Un passato da documentarista, il bielorusso (cresciuto in Ucraina) Sergei Loznitsa, che abita e lavora per lo più in Germania, qui è al suo esordio in un lungometraggio di fiction ed è folgorante. Con una gelida precisione documentaristica, con un girato asciutto ed essenziale, che nulla aggiunge in sovrastrutture, Loznitsa traccia, attraverso la vicenda di un uomo sperduto, la parabola di una Russia lasciata a se stessa, alla deriva. Così come il viaggio di Georgy è verso il nulla, in un difficile recupero delle tracce della civiltà che lo conducano fuori dalla campagna, in cui pare vigere la legge della sopravvivenza del più forte, così è la situazione del suo Paese, che in fretta si estende a una visione generale del mondo, in cui le tracce della civiltà paiono irrimediabilmente perse, in uno smarrimento di senso e direzione. La follia è in agguato, il lato oscuro in noi pronto a guizzare fuori, la violenza è l’unico ponte temporale.

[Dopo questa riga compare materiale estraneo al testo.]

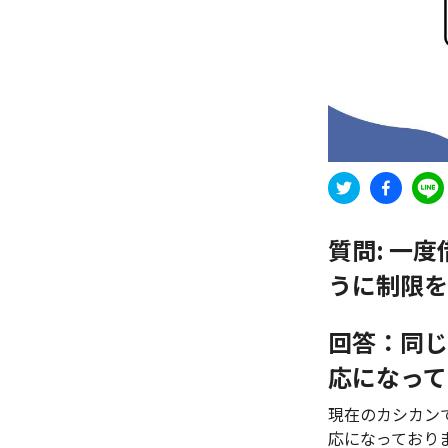
質問:
一度
うに制限を
回答：同じ
応になって
現在のカシカン
応になっており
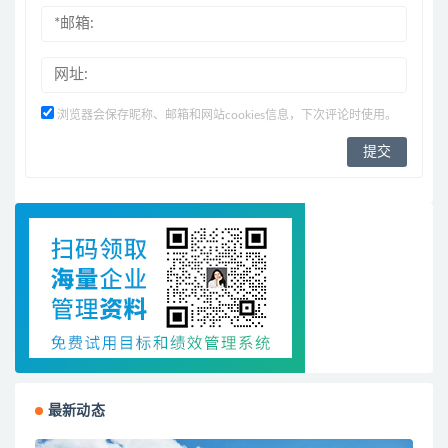
浏览器会保存昵称、邮箱和网站cookies信息，下次评论时使用。
最新动态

Una visione pessimista e nichilista, che annienta ogni afflato, ogni tentativo di ribellione. Georgy è colui “che gli dei non amano”, che fin da piccolo pare nato con un marchio sbagliato di fabbrica, innocente condotto al macello della vita, nato sul lato errato del fiume. Un rapporto causa effetto da cui non è possibile sfuggire, non serve ribellarsi, lottare o, anche, non fare nulla: il destino avverso è in agguato, il passato ritorna e ti bracca. La sensazione è che, nella vita, entrambe le rive siano sbagliate, perché, come Loznitsa fa intendere, non vi è un senso, solo un intrico di strade che non portano a nulla, non indicano alcuna direzione, un labirinto in cui tutto si ripete e ripropone, senza orizzonti. Faticoso da seguire, in questa follia spazio temporale, è un mosaico da ricomporre, spiazzante, a tratti delirante: il viaggio però vale (forse) la pena.

La frase: "Quella non è una strada, è una direzione. Non porta in alcun luogo. È una strada morta".